PROVIDENCE, RI (AP) – Nach Massenerschießungen, bei denen Menschen getötet und verwundet wurden, die Lebensmittel einkaufen, in die Kirche gingen und einfach ihr Leben lebten, markierte die Nation am vergangenen Wochenende einen Meilenstein von 1 Million Todesfällen durch COVID-19. Die Zahl, die einst undenkbar war, ist heute in den Vereinigten Staaten eine unumkehrbare Realität – genau wie die anhaltende Realität der Waffengewalt, die jedes Jahr Zehntausende von Menschen tötet.

Amerikaner haben schon immer hohe Todes- und Leidensraten toleriert – in bestimmten Teilen der Gesellschaft. Aber die schiere Zahl der Todesfälle durch vermeidbare Ursachen und die offensichtliche Akzeptanz, dass keine Änderung der Politik in Sicht ist, wirft die Frage auf: Hat sich der Massentod in Amerika durchgesetzt?

„Ich denke, die Beweise sind unverkennbar und ziemlich klar. Wir werden eine enorme Menge an Gemetzel, Leid und Tod in den USA tolerieren, weil wir es in den letzten zwei Jahren getan haben. Wir haben unsere Geschichte hinter uns“, sagt Gregg Gonsalves, ein Epidemiologe und Professor in Yale, der zuvor ein führendes Mitglied der AIDS-Interessenvertretung ACT UP war.

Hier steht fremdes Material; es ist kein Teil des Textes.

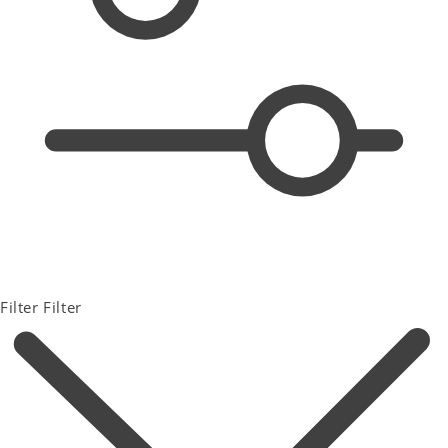
Filter
Filter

„Wenn ich dachte, die AIDS-Epidemie sei schlimm, hat die amerikanische Reaktion auf COVID-19 irgendwie … es ist eine Form der amerikanischen Groteske, richtig?“ sagt Gonsalves. „Wirklich – eine Million Menschen sind tot? Und Sie werden mit mir über Ihre Notwendigkeit sprechen, zur Normalität zurückzukehren, wenn die meisten von uns in den letzten sechs Monaten ein ziemlich vernünftiges Leben geführt haben?

Bestimmte Gemeinden haben immer die Hauptlast der höheren Sterblichkeitsraten in den Vereinigten Staaten getragen. Es gibt tiefgreifende Rassen- und Klassenungleichheiten in den Vereinigten Staaten, und unsere Tolerierung des Todes hängt teilweise davon ab, wer gefährdet ist, sagt Elizabeth Wrigley-Field, Soziologieprofessorin an der University of Minnesota, die Sterblichkeit untersucht.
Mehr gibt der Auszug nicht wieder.